No part of Arizona and the colorful southwest is a stranger to her. Her panoramas are complete and compelling. She has found herself in lonely canyons, on high plateaus, duelling, as it were, with Nature's spectacular scenic wonders of the southwest, using her brush as a weapon. There is always reflected in her work her own passion for the western scene. Lower Oak Creek canyon, with red, weird mountains, attracted her so strongly that she and her husband settled there and her paintings of that region are some of the finest things that she has done.
The four reproductions, which we present here, are from original paintings used to illustrate two volumes of verse by Lou Ella Archer, “Sonnets of the Southwest,” and “Canyon Shadows.” “Walpi,” “Rainbow Bridge,” “Monument Valley,” and “Apache Trail,” are evidences of the sweeping color in the paintings of Lillian Wilhelm Smith.
If you live in more sombre climes and you have never had the pleasure of visiting Arizona you might doubt the veracity of the colorful portrayals of the artist. We ask you not to doubt until you have seen for yourself.
Such spectacular scenes beggar description. The vivid coloring of portions of Arizona, such as the scenes presented here, will change from hour to hour, day to day, season to season. That is the charm and lure of this western land. Always there is a bright sun blazing forth, forming intense color patterns, sharp and yet subdued, constant and yet interminably changing, almost unbelievable.

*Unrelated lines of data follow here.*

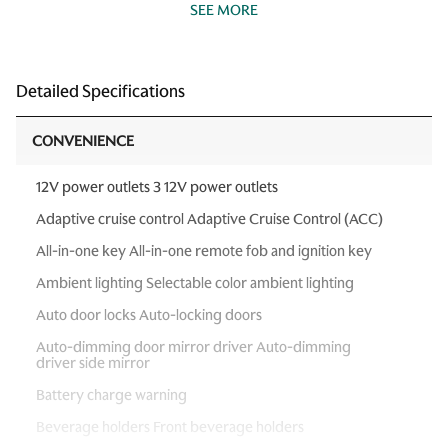
SEE MORE
Detailed Specifications
CONVENIENCE
12V power outlets 3 12V power outlets
Adaptive cruise control Adaptive Cruise Control (ACC)
All-in-one key All-in-one remote fob and ignition key
Ambient lighting Selectable color ambient lighting
Auto door locks Auto-locking doors
Auto-dimming door mirror driver Auto-dimming
driver side mirror
Battery charge warning
Beverage holders Front beverage holders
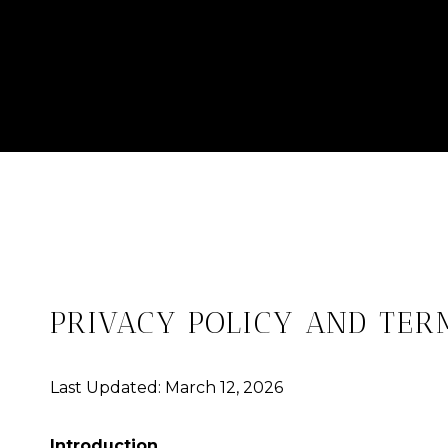
PRIVACY POLICY AND TER
Last Updated: March 12, 2026
Introduction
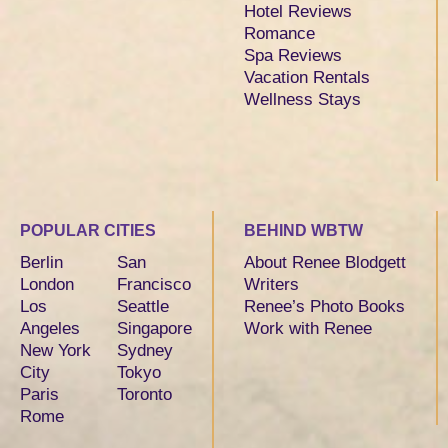
Hotel Reviews
Romance
Spa Reviews
Vacation Rentals
Wellness Stays
POPULAR CITIES
BEHIND WBTW
Berlin
San
About Renee Blodgett
London
Francisco
Writers
Los
Seattle
Renee’s Photo Books
Angeles
Singapore
Work with Renee
New York
Sydney
City
Tokyo
Paris
Toronto
Rome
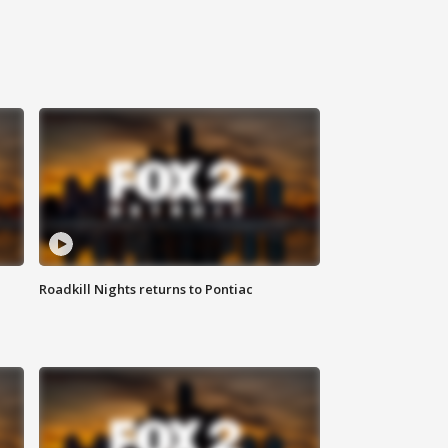
Roadkill Nights returns to Pontiac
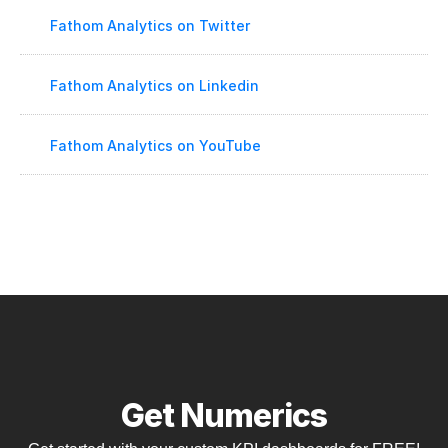
Fathom Analytics on Twitter
Fathom Analytics on Linkedin
Fathom Analytics on YouTube
Get Numerics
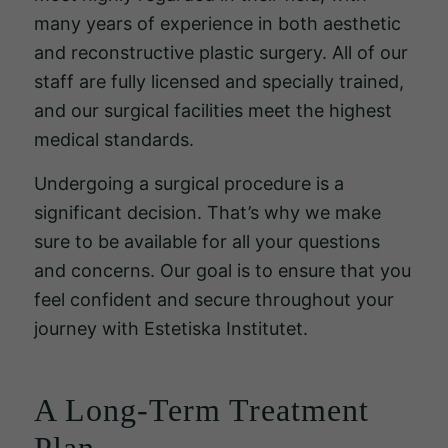
för att
many years of experience in both aesthetic
hemsidan
and reconstructive plastic surgery. All of our
över huvud
staff are fully licensed and specially trained,
taget ska
and our surgical facilities meet the highest
fungera.
medical standards.
Undergoing a surgical procedure is a
Statistik
significant decision. That’s why we make
För att vi
sure to be available for all your questions
ska kunna
förbättra
and concerns. Our goal is to ensure that you
hemsidans
feel confident and secure throughout your
funktionalitet
journey with Estetiska Institutet.
och
uppbyggnad,
baserat på
A Long-Term Treatment
hur
Plan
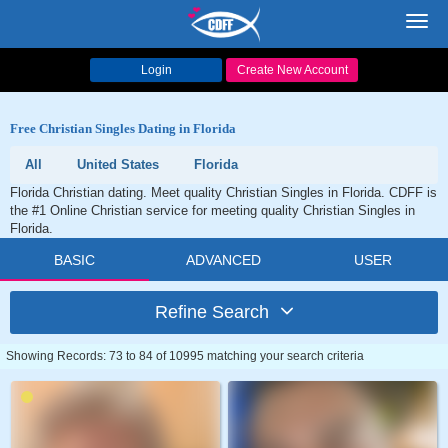
Toggl
navig
Login
Create New Account
Free Christian Singles Dating in Florida
All
United States
Florida
Florida Christian dating. Meet quality Christian Singles in Florida. CDFF is
the #1 Online Christian service for meeting quality Christian Singles in
Florida.
BASIC
ADVANCED
USER
Refine Search
Showing Records: 73 to 84 of 10995 matching your search criteria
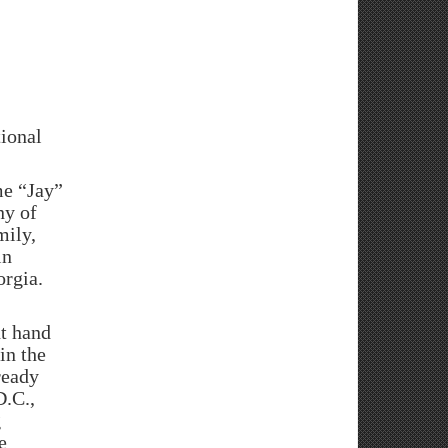
ional
e “Jay”
ny of
mily,
in
orgia.
ht hand
in the
ready
D.C.,
g
e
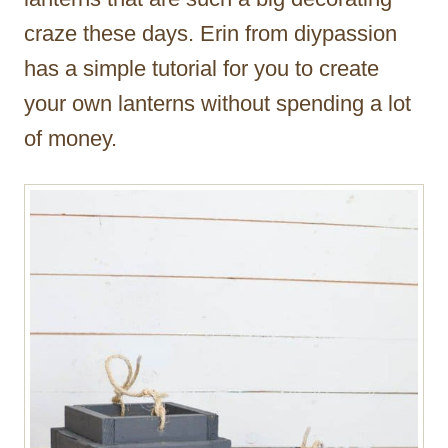
craze these days. Erin from diypassion
has a simple tutorial for you to create
your own lanterns without spending a lot
of money.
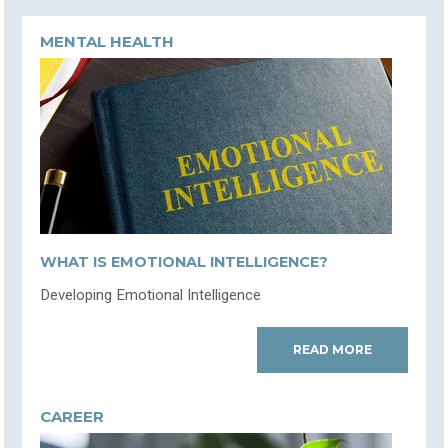
MENTAL HEALTH
WHAT IS EMOTIONAL INTELLIGENCE?
Developing Emotional Intelligence
READ MORE
CAREER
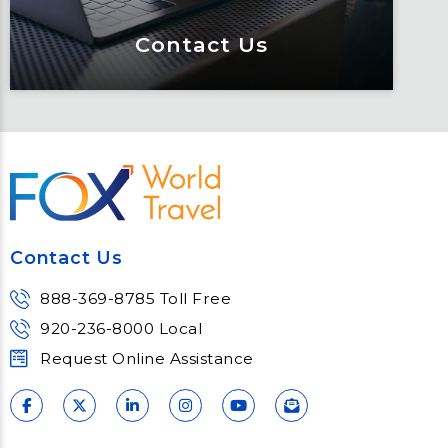
Contact Us
Contact Us
Meet Fox! Click here to get connected
so we can help keep you moving
Contact Us
Learn More
888-369-8785 Toll Free
920-236-8000 Local
Request Online Assistance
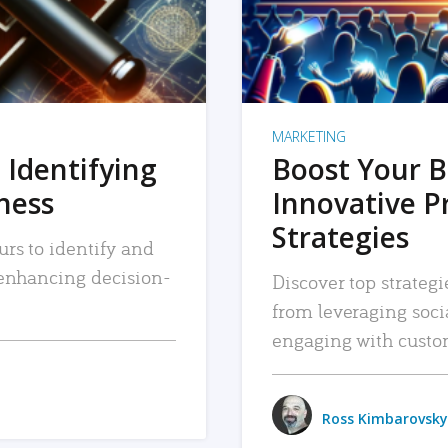
MARKETING
 Identifying
Boost Your B
iness
Innovative P
Strategies
urs to identify and
, enhancing decision-
Discover top strategi
from leveraging soc
engaging with custo
Ross Kimbarovsky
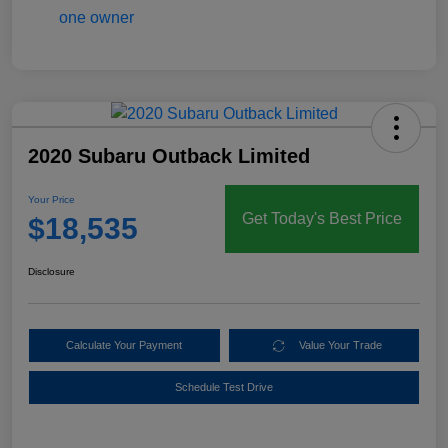
2020 Subaru Outback Limited
Your Price
Get Today's Best Price
$18,535
Disclosure
Calculate Your Payment
Value Your Trade
Schedule Test Drive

And night in this strange land of the west doesn't mean a Holy Power suddenly, abruptly lower-ing a dark, lusterless curtain. Day becomes night in our land gently and beautifully, the dimmed and dancing rays of a departing sun merrily frolicking there in the west, not vanishing until gay lights in the Heavens, called stars, make their appearance. And when such a scene is “Walpi” it truly challenges the artist who might be wandering by.
Lillian Wilhelm Smith has wandered by many lovely places in our land, and has taken many lovely portrayals with her.-R. C.